Named in honour of Pope John Paul II, who served as head of the Catholic church from 1978 to 2005, the new wave-piercing catamaran was designed by Revolution Design and Seaspeed Consulting. The initial design model was extensively tank tested and optimised at QinetiQ, the British Navy and UK Ministry of Defence’s purpose-built tank and aerospace testing facility in the UK. The ferry will comply with DNV-GL Classification Society Rules, the International Maritime Organization’s High Speed Craft HSC 2000 code, Malta Flag statutory requirements and Italian Port State requirements.
Inside, the ferry will have a total 1,120 seats, including outdoor seating on the aft deck and VIP, business and economy class areas for 924 passengers. The newbuild will be able to accommodate 15% more passengers, 43% more trucks and 7% more cars than Virtu Ferries’ previous high-speed craft.
Saint John Paul II will offer 90-minute crossings between Malta and Sicily, operating at a service speed of 30 knots. This will make the ferry the largest high-speed catamaran in the Mediterranean.
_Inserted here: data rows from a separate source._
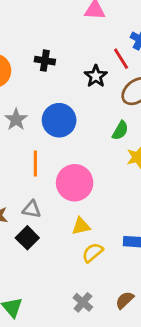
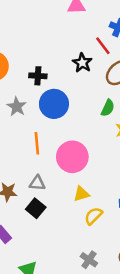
black cross: (45, 61) -> (38, 76), moved

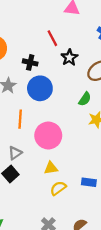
red line: (103, 46) -> (52, 38), moved
gray triangle: (37, 183) -> (15, 153), turned -48

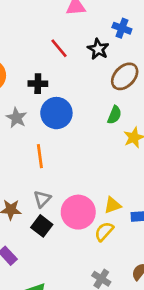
black star: (69, 57) -> (98, 49), moved
pink circle: (48, 135) -> (78, 212), moved
yellow triangle: (51, 168) -> (113, 205), moved

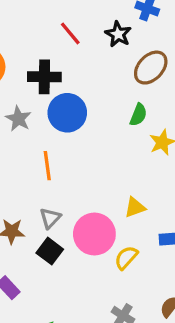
black cross: (38, 84) -> (44, 77), size x1.4
yellow triangle: (113, 205) -> (135, 207), moved

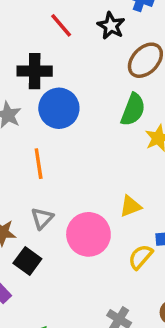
green semicircle: (138, 115) -> (133, 110), size x1.4
black square: (50, 251) -> (27, 261), moved
yellow semicircle: (126, 258) -> (141, 257), moved

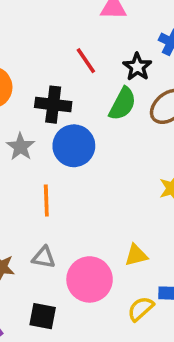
green semicircle: (133, 110) -> (123, 104), moved
gray triangle: (42, 218) -> (44, 257), turned 50
black square: (27, 261) -> (43, 316), moved, turned -32

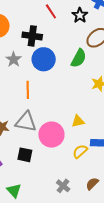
green semicircle: (123, 104) -> (79, 58), moved
gray triangle: (44, 257) -> (26, 122), size x1.6

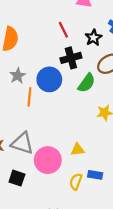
black cross: (32, 36) -> (71, 58), moved, turned -30
orange line: (28, 90) -> (29, 97), moved
yellow semicircle: (80, 151) -> (76, 182), turned -35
“Virtu Ferries is among the oldest, most respected and most discerning fast ferry operators in the world, operating a variety of high-speed ship services throughout the Mediterranean and Adriatic,” said Robert Clifford, chairman of Incat Tasmania. “We are delighted that this Incat vessel will operate its year-round lifeline service between the islands of Malta and Sicily. Virtu Ferries was looking for increased reliability, sea keeping, passenger comfort, capacity and economy with less operational downtime, and it is a pleasure to welcome the company to the Incat family of shipowners.”